Al día siguiente pasarían por nosotros a las 9.00 am. Bueno, después me daría cuenta de cómo es la puntualidad bogotana: dicen una hora y llegan tres cuartos de hora después disculpándose por el tráfico (¡y es verdad! La ciudad de Bogotá tiene un tráfico caótico).

Nuestra primera parada fue en el barrio de la Candelaria (el centro histórico de Bogotá), en el Museo Botero. Me encanta este señor. Creo que en las redondeces de sus personajes se asoma una sutil ternura y un excelente sentido del humor. Además, una sale con un alta autoestima, cuando se compara con el exceso de carnes de las mujeres de los cuadros o esculturas. Una de mis favoritas, es la enorme mano que hay en la entrada del museo, como dando la bienvenida. Hay una igualita en el Paseo de la Castellana de Madrid.
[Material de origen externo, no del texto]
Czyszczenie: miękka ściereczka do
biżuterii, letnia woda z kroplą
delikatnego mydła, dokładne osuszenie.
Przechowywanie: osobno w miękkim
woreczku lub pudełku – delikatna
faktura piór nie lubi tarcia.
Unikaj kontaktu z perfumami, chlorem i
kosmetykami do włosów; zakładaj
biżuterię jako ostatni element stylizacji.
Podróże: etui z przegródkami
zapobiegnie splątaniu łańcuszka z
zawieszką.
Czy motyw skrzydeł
También me encantó el “gato”, que de tan gordo y tan liso se antoja acariciarlo; o la increíblemente erótica “Leda y el cisne” que uno siente como si interrumpiera un verdadero momento de intimidad cuando la mira (cuenta la mitología que Leda, después de ese encuentro con el cisne -que era Zeus disfrazado- dio a luz dos huevos. Claro, ¡no era para menos!). De sus pinturas me llamaron mucho la atención “Terremoto en Popayán” (que sucedió en esta entidad colombiana, en 1983, en el que se destruyó gran parte de sus edificios históricos) que parece un pastel desmoronándose; o su genial Mona Lisa, como un homenaje a aquélla del museo de Louvre.

Después de disfrutar el gordo humor de Botero, caminamos al Museo de la Moneda, que está justo al lado.
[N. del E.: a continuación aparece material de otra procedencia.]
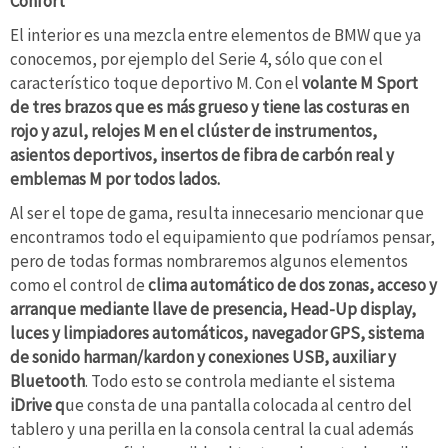
Confort
El interior es una mezcla entre elementos de BMW que ya
conocemos, por ejemplo del Serie 4, sólo que con el
característico toque deportivo M. Con el
volante M Sport
de tres brazos que es más grueso y tiene las costuras en
rojo y azul, relojes M en el clúster de instrumentos,
asientos deportivos, insertos de fibra de carbón real y
emblemas M por todos lados.
Al ser el tope de gama, resulta innecesario mencionar que
encontramos todo el equipamiento que podríamos pensar,
pero de todas formas nombraremos algunos elementos
como el control de
clima automático de dos zonas, acceso y
arranque mediante llave de presencia, Head-Up display,
luces y limpiadores automáticos, navegador GPS, sistema
de sonido harman/kardon y conexiones USB, auxiliar y
Bluetooth
. Todo esto se controla mediante el sistema
iDrive q
ue consta de una pantalla colocada al centro del
tablero y una perilla en la consola central la cual además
Nos teníamos que apresurar, porque amenazaba lluvia y queríamos ir a la Plaza de Bolívar; así que salimos del museo para caminar un par de cuadras y llegar a esta monumental plaza rodeada por la Catedral, el palacio de Justicia, el Capitolio y el Palacio Liévano, sede de la alcaldía de Bogotá. En la época de la colonia, como muchas otras plazas, era utilizada como mercado. Poco después de su independencia, la plaza se llamó “de la Constitución” y luego, en 1846, se convirtió en la Plaza de Bolívar, en honor a este libertador de origen venezolano.

Después de comprarnos unos crujientes platanitos fritos y salados, entramos a la Catedral, que está dedicada a la Inmaculada Concepción.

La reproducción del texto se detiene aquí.